Le détective John Kadner, qui a repris l’affaire en 2012, a dû approcher les enfants survivants de Gould pour leur demander des échantillons d’ADN puisque leur père est décédé en 2007, à 79 ans et que son corps a été incinéré. Le policier explique avoir craint leur réaction lorsqu’il allait devoir leur expliquer que leur père était suspecté d’un double meurtre, mais ils ont pleinement collaboré. Et les résultats permettent aux enquêteurs de déclarer aujourd’hui que Kenneth Gould est «plus que probablement» l’auteur de ces crimes et que le dossier est désormais bouclé.
Aucun lien avec les victimes
Gould n’avait aucun antécédent criminel, n’a jamais été suspecté ou interrogé dans le cadre de cette affaire et n’avait apparemment aucun lien avec ses victimes avant de les abattre. Les policiers n’ont pu relier Gould à aucun autre crime connu. Il est donc décédé sans jamais avoir été inquiété. Mais pour les membres survivants des familles des victimes, c’est toujours un soulagement de pouvoir donner une réponse à un tel mystère.

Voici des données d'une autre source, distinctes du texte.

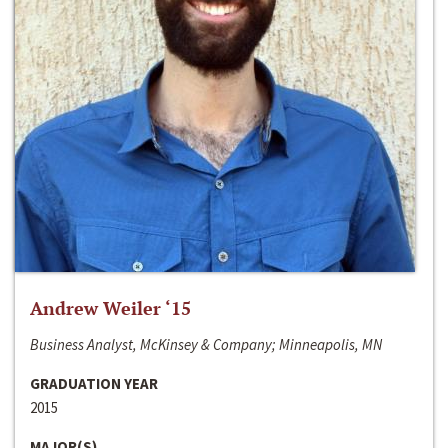
Andrew Weiler ‘15
Business Analyst, McKinsey & Company; Minneapolis, MN
GRADUATION YEAR
2015
MAJOR(S)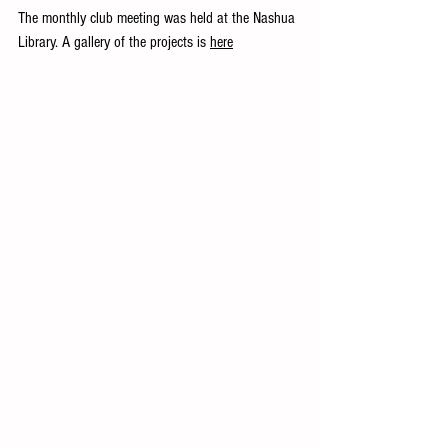
The monthly club meeting was held at the Nashua 
Library. A gallery of the projects is 
here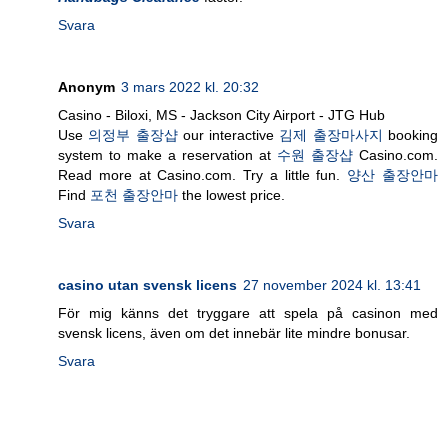
Svara
Anonym
3 mars 2022 kl. 20:32
Casino - Biloxi, MS - Jackson City Airport - JTG Hub
Use
의정부 출장샵
our interactive
김제 출장마사지
booking
system to make a reservation at
수원 출장샵
Casino.com.
Read more at Casino.com. Try a little fun.
양산 출장안마
Find
포천 출장안마
the lowest price.
Svara
casino utan svensk licens
27 november 2024 kl. 13:41
För mig känns det tryggare att spela på casinon med
svensk licens, även om det innebär lite mindre bonusar.
Svara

Cette technique de recherche généalogique à partir d’ADN découverts sur les scènes de crime permet de résoudre de plus en plus d’anciennes affaires. Le 2 juin dernier, un homme de 76 ans a ainsi été démasqué et arrêté pour le meurtre dans l’Illinois d’une jeune fille de 15 ans, poignardée à plusieurs reprises. Et fin mai, c’est un homme de 69 ans qui a été arrêté pour un mystérieux double meurtre perpétré en 1982 dans une station de ski du Colorado.